In situ stress analysis in the Yinggehai Basin, northwestern South China Sea: Implication for the pore pressure-stress coupling process

Abstract

The Yinggehai Basin is located in the triangle between the Sunda block, South China block, and the South China Sea and is an interesting target for in situ stress investigation, not only because of its specific tectonic position but also due to its abnormally high pore pressures. Magnitudes and orientations of in situ stress were directly constrained by measurements operated in the vertical boreholes that were drilled in the Yinggehai Basin. Gradients and magnitudes of the least horizontal stress remarkably increase with overpressure enhancement, indicating that the least principal stress and pore pressure are in fact coupled.
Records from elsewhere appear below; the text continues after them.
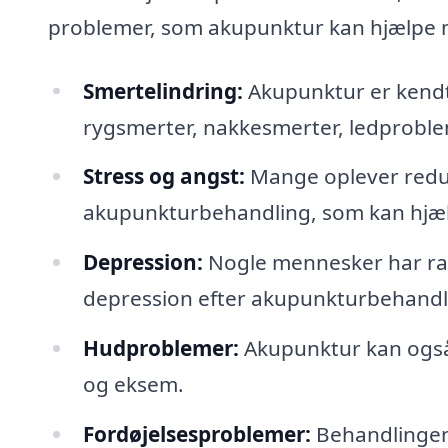
problemer, som akupunktur kan hjælpe 
Smertelindring:
Akupunktur er kendt 
rygsmerter, nakkesmerter, ledprobl
Stress og angst:
Mange oplever redu
akupunkturbehandling, som kan hjælp
Depression:
Nogle mennesker har rap
depression efter akupunkturbehandl
Hudproblemer:
Akupunktur kan også 
og eksem.
Fordøjelsesproblemer:
Behandlingen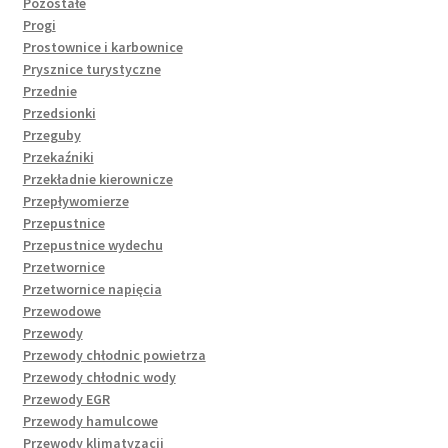
Pozostałe
Progi
Prostownice i karbownice
Prysznice turystyczne
Przednie
Przedsionki
Przeguby
Przekaźniki
Przekładnie kierownicze
Przepływomierze
Przepustnice
Przepustnice wydechu
Przetwornice
Przetwornice napięcia
Przewodowe
Przewody
Przewody chłodnic powietrza
Przewody chłodnic wody
Przewody EGR
Przewody hamulcowe
Przewody klimatyzacji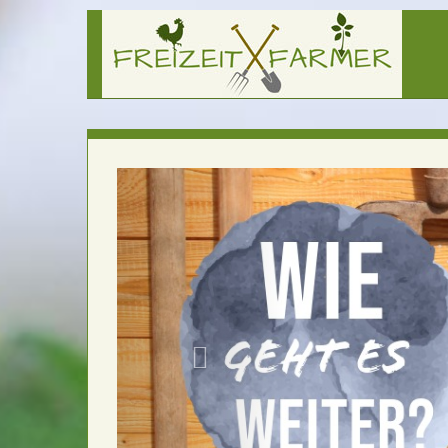
in unseren
die wir 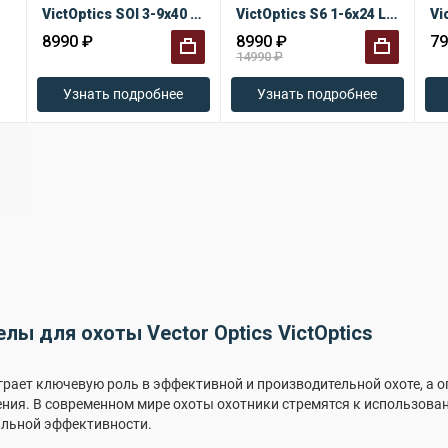
VictOptics SOI 3-9x40 AO
VictOptics S6 1-6x24 LPVO SFP с креплением
8990 ₽
8990 ₽
79
14990 ₽
+
+
Узнать подробнее
Узнать подробнее
лы для охоты Vector Optics VictOptics
рает ключевую роль в эффективной и производительной охоте, а 
ения. В современном мире охоты охотники стремятся к использова
льной эффективности.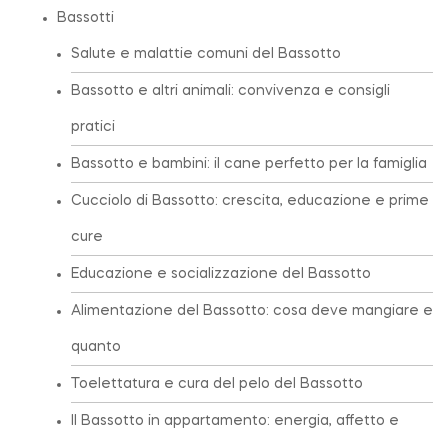
Bassotti
Salute e malattie comuni del Bassotto
Bassotto e altri animali: convivenza e consigli
pratici
Bassotto e bambini: il cane perfetto per la famiglia
Cucciolo di Bassotto: crescita, educazione e prime
cure
Educazione e socializzazione del Bassotto
Alimentazione del Bassotto: cosa deve mangiare e
quanto
Toelettatura e cura del pelo del Bassotto
Il Bassotto in appartamento: energia, affetto e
The ratios of pore pressure/stress coupling (ΔƠh/ΔPp) are similar in the north and south central Yinggehai Basin, despite the burial depths of overpressure top are different. However, a deeply buried strike-slip faulting regime under WNW-ESE oriented horizontal compression was identified in the central Yinggehai Basin, where the ΔƠh/ΔPp ratios have intermediate values, ranging from that for an idealized normal faulting stress regime to that for the southeastern South China (a strong strike-slip or even reverse faulting stress regime). Additionally, the WNW-ESE orientations of maximum horizontal stress determined from drilling-induced tensile fractures in the Yinggehai Basin are inappropriate for the present maximum horizontal stress derived from earthquake focal mechanism solutions in the northern segment of the Red River Faults, suggesting that the dextral movement of Red River Faults has slightly influenced the present stress state in the Yinggehai Basin. The present stress state of the Yinggehai Basin was primarily generated by the ESE absolute horizontal motion of the Sunda and South China blocks.